‘The ghosted, Technicolor nightmares of an Australian back-street abortionist’ – The Death of Bunny Monro by Nick Cave

‘‘I am damned,’ thinks Bunny Monro in a sudden moment of self-awareness reserved for those who are soon to die.’ This is the first sentence of Nick Cave’s second novel (although his first in twenty years, his debut And the Ass Saw the Angel originally published in 1988, recently reissued in a tweaked version by Penguin). Taking the title and the first sentence together, you’d be forgiven for wondering what is there to ensure I continue reading when I know pretty much from the outset how the book will end? What there is is writing that pretty much lifts you off your feet, your shirt bunched up in its fists, as it rattles and shakes you along, like so much change in a fat man’s pockets.

Bunny Monro, a sex-obsessed salesman, starts off talking on the phone to his wife from a hotel room in the Grenville Hotel (somewhere in Brighton), drinking miniatures from the mini-bar, sprawled on the bed in his leopard skin underwear, shuddering and gagging. Bunny’s wife calls him ‘a fucking liar’ before she hangs up, an act Bunny finds ‘inexplicable’ even though there is a prostitute (in ‘fluorescent pink knickers [that] pulse against her chocolate-coloured skin’) in the doorway. When he returns home the following morning, his wife is dead, slain by her own hand, leaving Bunny to look after his son, Bunny Jr, alone.
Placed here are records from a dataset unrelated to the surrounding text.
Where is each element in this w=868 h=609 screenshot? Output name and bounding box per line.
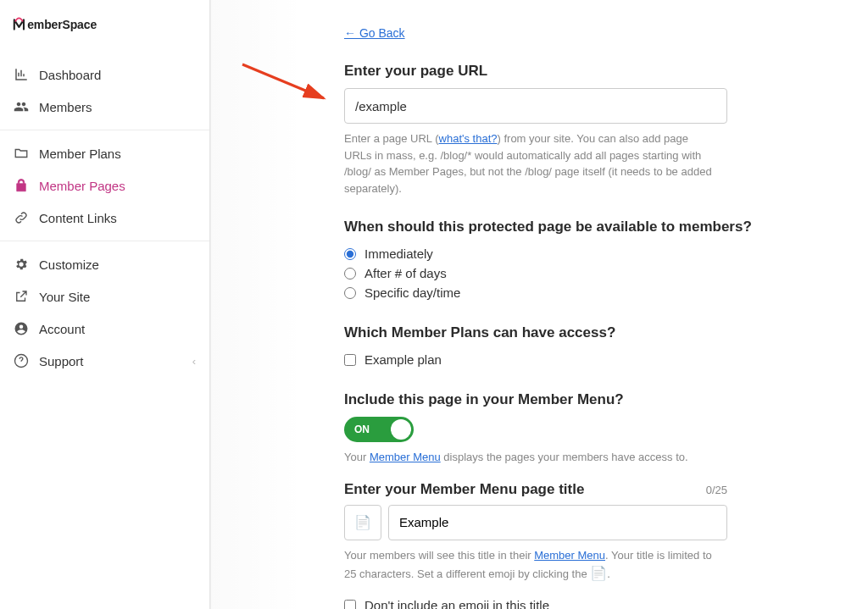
section-page-title: Enter your Member Menu page title 0/25 📄… — [344, 481, 829, 610]
sidebar: emberSpace Dashboard Members Member Plan… — [0, 0, 210, 609]
section-page-url: Enter your page URL Enter a page URL (wh… — [344, 63, 829, 197]
section-title-plans: Which Member Plans can have access? — [344, 324, 829, 341]
sidebar-item-label: Members — [39, 100, 92, 114]
radio-input-specific-day[interactable] — [344, 287, 356, 299]
nav-divider — [0, 130, 209, 130]
gear-icon — [14, 257, 29, 272]
sidebar-item-support[interactable]: Support ‹ — [0, 345, 209, 377]
page-url-input[interactable] — [344, 88, 727, 124]
help-circle-icon — [14, 353, 29, 368]
page-emoji-icon-inline: 📄 — [590, 566, 607, 580]
section-title-availability: When should this protected page be avail… — [344, 219, 829, 235]
page-title-input[interactable] — [388, 505, 727, 540]
sidebar-item-label: Member Plans — [39, 147, 121, 161]
radio-label: After # of days — [364, 266, 447, 280]
sidebar-item-label: Customize — [39, 257, 99, 272]
sidebar-item-member-plans[interactable]: Member Plans — [0, 137, 209, 169]
menu-helper-text: Your Member Menu displays the pages your… — [344, 449, 717, 466]
section-title-url: Enter your page URL — [344, 63, 829, 80]
sidebar-item-label: Account — [39, 322, 85, 336]
member-menu-toggle[interactable]: ON — [344, 417, 414, 442]
sidebar-item-customize[interactable]: Customize — [0, 248, 209, 280]
url-helper-text: Enter a page URL (what's that?) from you… — [344, 130, 717, 197]
section-availability: When should this protected page be avail… — [344, 219, 829, 302]
section-title-menu: Include this page in your Member Menu? — [344, 391, 829, 408]
char-count: 0/25 — [706, 484, 727, 496]
nav-divider — [0, 241, 209, 241]
svg-text:emberSpace: emberSpace — [27, 18, 97, 31]
radio-immediately[interactable]: Immediately — [344, 244, 829, 263]
radio-input-immediately[interactable] — [344, 248, 356, 260]
main-content: ← Go Back Enter your page URL Enter a pa… — [305, 0, 868, 609]
link-icon — [14, 210, 29, 225]
go-back-link[interactable]: ← Go Back — [344, 26, 405, 40]
no-emoji-checkbox-row[interactable]: Don't include an emoji in this title — [344, 595, 829, 609]
plan-checkbox[interactable] — [344, 354, 356, 366]
folder-icon — [14, 146, 29, 161]
sidebar-item-label: Dashboard — [39, 68, 101, 82]
sidebar-item-account[interactable]: Account — [0, 313, 209, 345]
no-emoji-label: Don't include an emoji in this title — [364, 598, 549, 609]
plan-checkbox-row[interactable]: Example plan — [344, 350, 829, 369]
chevron-left-icon: ‹ — [192, 355, 196, 368]
radio-after-days[interactable]: After # of days — [344, 263, 829, 283]
user-circle-icon — [14, 321, 29, 336]
no-emoji-checkbox[interactable] — [344, 600, 356, 610]
member-menu-link-2[interactable]: Member Menu — [534, 549, 605, 562]
title-helper-text: Your members will see this title in thei… — [344, 547, 717, 584]
toggle-knob — [391, 419, 411, 440]
external-link-icon — [14, 289, 29, 304]
sidebar-item-members[interactable]: Members — [0, 91, 209, 123]
radio-specific-day[interactable]: Specific day/time — [344, 283, 829, 302]
sidebar-item-content-links[interactable]: Content Links — [0, 202, 209, 234]
section-title-page-title: Enter your Member Menu page title — [344, 481, 584, 498]
section-member-menu: Include this page in your Member Menu? O… — [344, 391, 829, 466]
chart-icon — [14, 67, 29, 82]
sidebar-item-label: Your Site — [39, 290, 90, 304]
page-emoji-icon: 📄 — [354, 514, 371, 530]
toggle-label: ON — [354, 424, 370, 435]
content-shadow — [210, 0, 305, 609]
radio-label: Specific day/time — [364, 285, 460, 300]
brand-logo: emberSpace — [0, 0, 209, 57]
sidebar-item-member-pages[interactable]: Member Pages — [0, 169, 209, 202]
section-plans: Which Member Plans can have access? Exam… — [344, 324, 829, 369]
sidebar-item-your-site[interactable]: Your Site — [0, 280, 209, 313]
member-menu-link[interactable]: Member Menu — [370, 451, 441, 463]
whats-that-link[interactable]: what's that? — [439, 132, 498, 145]
radio-label: Immediately — [364, 246, 433, 261]
lock-icon — [14, 178, 29, 193]
users-icon — [14, 99, 29, 114]
sidebar-item-label: Content Links — [39, 211, 117, 225]
radio-input-after-days[interactable] — [344, 268, 356, 280]
sidebar-item-label: Member Pages — [39, 179, 125, 193]
sidebar-item-label: Support — [39, 354, 84, 368]
memberspace-logo-icon: emberSpace — [12, 15, 131, 34]
emoji-picker-button[interactable]: 📄 — [344, 505, 381, 540]
sidebar-item-dashboard[interactable]: Dashboard — [0, 58, 209, 91]
plan-label: Example plan — [364, 352, 442, 367]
It’s frequently a misnomer to describe a book as being rock’n’roll but what follows – the adventures of Bunny & Bunny Jr – feel like nothing so much as some dirty 7” single, the kind of thing you might pick up on a Nuggets compilation, the kind of obscure, filthy, rock’n’roll that would otherwise be lost to history. Bunny drives from door to door, checking out and mentally undressing every woman he sees, obsessing over the pussies of Kylie Minogue and Avril Lavigne (whom Cave apologises to, in the acknowledgements at the end of the book), ignoring his son’s increasingly calamitous medical condition, finding himself in one scrape or another (he attempts to ravage a young junkie at one point, a young junkie who looks like Avril Lavigne, only to find himself pursued from a property by a drug dealer wielding a golf club), sensing a supernatural presence (possibly his wife) that robs him of his prowess and his idea of himself as cocksman. He visits housewives, housewives that he thinks he charms although, as the book goes on, we suspect he does not, gathering all manner of cuts and bruises along the way, attracting the ire of his in-laws and, gradually, ever so gradually, he starts to fall apart: ‘He is coming to believe that there are forces at work, within and around him, over which he has little or no control. He feels, obliquely, as though he is playing second banana in somebody else’s movie and that the dialogue is in asynchronous Martian and the subtitles are in Mongolian or something.’ Bunny is, ‘in short, all over the fucking shop’. The title and the first sentence tell you where we’re going but that doesn’t mean it’s a redemption-free trip and Bunny – horrible Bunny, philandering Bunny, unpleasant, villainous Bunny – is a character we grow to love, almost in spite of ourselves.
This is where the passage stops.